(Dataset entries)
....................
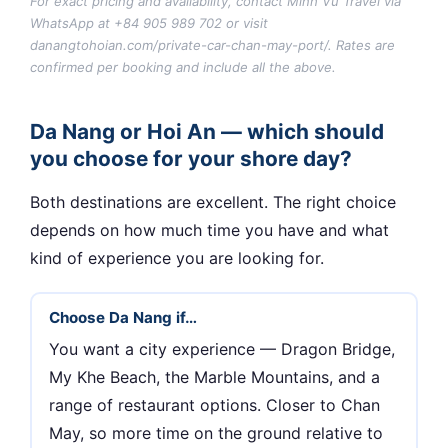
For exact pricing and availability, contact Minh Vu Travel via
WhatsApp at +84 905 989 702 or visit
danangtohoian.com/private-car-chan-may-port/. Rates are
confirmed per booking and include all the above.
Da Nang or Hoi An — which should
you choose for your shore day?
Both destinations are excellent. The right choice
depends on how much time you have and what
kind of experience you are looking for.
Choose Da Nang if…
You want a city experience — Dragon Bridge,
My Khe Beach, the Marble Mountains, and a
range of restaurant options. Closer to Chan
May, so more time on the ground relative to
....................
Each entry must be reproduced word for word, and any image among them left out.

For exact pricing and availability, contact Minh Vu Travel via
WhatsApp at +84 905 989 702 or visit
danangtohoian.com/private-car-chan-may-port/. Rates are
confirmed per booking and include all the above.
Da Nang or Hoi An — which should
you choose for your shore day?
Both destinations are excellent. The right choice
depends on how much time you have and what
kind of experience you are looking for.
Choose Da Nang if…
You want a city experience — Dragon Bridge,
My Khe Beach, the Marble Mountains, and a
range of restaurant options. Closer to Chan
May, so more time on the ground relative to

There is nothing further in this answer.